Of course, that kind of increase in ticket costs would cause a decline in sales and revenue. As long as they can bury it with the taxpayer they can continue to run their unprofitable endeavors as a welfare case.
I like the Colts and Pacers. I enjoy them being here in town, but cities and states across American need to start understanding the real costs. Perhaps these folks need to make do with one less $15 million player or something, not tax poor people to give money to wealthy ones.
Cool it about the canal! Anybody with the faintest knowledge of Indiana history would not bring it up as an example of wise public financing... if anything, canals could be used as a cautionary tale!

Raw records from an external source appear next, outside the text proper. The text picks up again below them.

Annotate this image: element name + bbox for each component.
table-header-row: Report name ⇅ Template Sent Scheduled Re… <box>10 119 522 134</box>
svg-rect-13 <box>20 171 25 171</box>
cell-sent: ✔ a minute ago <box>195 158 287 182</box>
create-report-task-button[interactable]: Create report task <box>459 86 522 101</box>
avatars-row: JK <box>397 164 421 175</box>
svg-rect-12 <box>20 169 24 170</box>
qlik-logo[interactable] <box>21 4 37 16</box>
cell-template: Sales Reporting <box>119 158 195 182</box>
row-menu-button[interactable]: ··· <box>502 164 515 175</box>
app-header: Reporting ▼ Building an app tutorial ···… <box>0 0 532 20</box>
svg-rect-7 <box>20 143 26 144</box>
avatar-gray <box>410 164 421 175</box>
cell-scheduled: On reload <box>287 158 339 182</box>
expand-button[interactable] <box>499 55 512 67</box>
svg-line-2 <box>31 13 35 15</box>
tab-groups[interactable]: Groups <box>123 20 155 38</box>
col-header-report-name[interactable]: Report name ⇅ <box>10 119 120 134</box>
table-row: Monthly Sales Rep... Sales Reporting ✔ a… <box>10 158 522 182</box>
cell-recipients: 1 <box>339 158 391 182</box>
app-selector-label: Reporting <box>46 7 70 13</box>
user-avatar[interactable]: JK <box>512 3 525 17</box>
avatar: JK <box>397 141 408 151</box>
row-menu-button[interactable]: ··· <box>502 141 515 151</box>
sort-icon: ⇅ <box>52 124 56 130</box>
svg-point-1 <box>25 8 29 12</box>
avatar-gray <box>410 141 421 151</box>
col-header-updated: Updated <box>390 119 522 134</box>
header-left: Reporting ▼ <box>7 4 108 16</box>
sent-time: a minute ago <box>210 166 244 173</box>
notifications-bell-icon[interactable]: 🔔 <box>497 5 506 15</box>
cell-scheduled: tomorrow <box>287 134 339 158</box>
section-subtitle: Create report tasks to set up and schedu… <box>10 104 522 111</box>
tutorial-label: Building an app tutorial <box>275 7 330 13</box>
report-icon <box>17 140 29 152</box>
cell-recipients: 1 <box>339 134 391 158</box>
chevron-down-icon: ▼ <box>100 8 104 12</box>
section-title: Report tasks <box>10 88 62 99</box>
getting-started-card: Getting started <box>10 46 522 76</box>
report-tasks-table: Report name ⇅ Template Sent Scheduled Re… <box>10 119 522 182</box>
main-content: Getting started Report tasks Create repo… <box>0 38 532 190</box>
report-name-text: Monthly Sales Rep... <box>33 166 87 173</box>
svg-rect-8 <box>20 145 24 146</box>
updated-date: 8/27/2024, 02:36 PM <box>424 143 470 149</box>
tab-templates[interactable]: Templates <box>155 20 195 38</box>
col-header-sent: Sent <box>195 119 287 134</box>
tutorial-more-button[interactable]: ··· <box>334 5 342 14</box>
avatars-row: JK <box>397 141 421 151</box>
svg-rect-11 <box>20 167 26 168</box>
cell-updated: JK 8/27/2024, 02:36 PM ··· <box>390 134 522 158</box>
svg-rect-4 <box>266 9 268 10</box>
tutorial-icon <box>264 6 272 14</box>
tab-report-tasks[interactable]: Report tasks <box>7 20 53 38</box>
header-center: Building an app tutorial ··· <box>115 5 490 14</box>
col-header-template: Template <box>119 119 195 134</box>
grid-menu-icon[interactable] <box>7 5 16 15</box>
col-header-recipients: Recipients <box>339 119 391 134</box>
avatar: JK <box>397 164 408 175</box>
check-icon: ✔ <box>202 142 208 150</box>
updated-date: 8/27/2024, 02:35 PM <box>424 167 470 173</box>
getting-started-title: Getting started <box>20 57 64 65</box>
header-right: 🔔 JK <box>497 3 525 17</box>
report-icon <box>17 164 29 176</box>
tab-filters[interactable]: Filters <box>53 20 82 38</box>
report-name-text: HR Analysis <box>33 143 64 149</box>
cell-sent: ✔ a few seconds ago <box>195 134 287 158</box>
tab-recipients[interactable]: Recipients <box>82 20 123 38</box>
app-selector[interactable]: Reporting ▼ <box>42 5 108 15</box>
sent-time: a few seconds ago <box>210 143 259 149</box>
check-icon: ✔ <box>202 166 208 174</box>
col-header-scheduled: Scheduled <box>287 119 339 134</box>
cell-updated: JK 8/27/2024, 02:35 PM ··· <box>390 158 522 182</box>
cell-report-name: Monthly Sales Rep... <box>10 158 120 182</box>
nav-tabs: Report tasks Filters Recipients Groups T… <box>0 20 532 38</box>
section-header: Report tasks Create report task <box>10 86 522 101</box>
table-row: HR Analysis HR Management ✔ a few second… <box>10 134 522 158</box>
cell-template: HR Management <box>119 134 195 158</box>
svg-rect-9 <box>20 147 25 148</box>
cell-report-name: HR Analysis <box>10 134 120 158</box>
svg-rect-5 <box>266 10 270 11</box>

How often do you hear anybody from LA crying about not having an NFL team? It wasn't going to happen under Peterson and it won't happen under Ballard. The few people in LA who want a team want to control the team, which means no Irsay. Since Irsay has no other life but the Colts and prescription pill addictions, there is no way he sells the team to an LA consortium and walks away.
There are several cities desperate for an NBA team, including Las Vegas, Kansas City and Anaheim, with Las Vegas being the likliest candidate of all even with the gambling issue. Seattle would be an also-ran and Las Vegas would be the front-runner. But if the Pacers leave, so what. Who would really miss them at this stage?
The whole myth that sports gives a city anymore than a fleeting identity needs to be squashed. I am an ardent Steelers fan, yet I have to remind myself that they won the Superbowl this year. And I am just as pissed that the State of Pennsylvania etc. built new Stadiums for the Steelers and the Pirates as I am about the mis-allocation(to put it mildly) of resources to construct stadiums and arenas here in Indy.
The City would be better off without the Colts and Pacers, so that city officials could focus on the core city issues instead of these peripheral, inconsequential (well not with respect to the amount of money stolen from taxpayers) matters.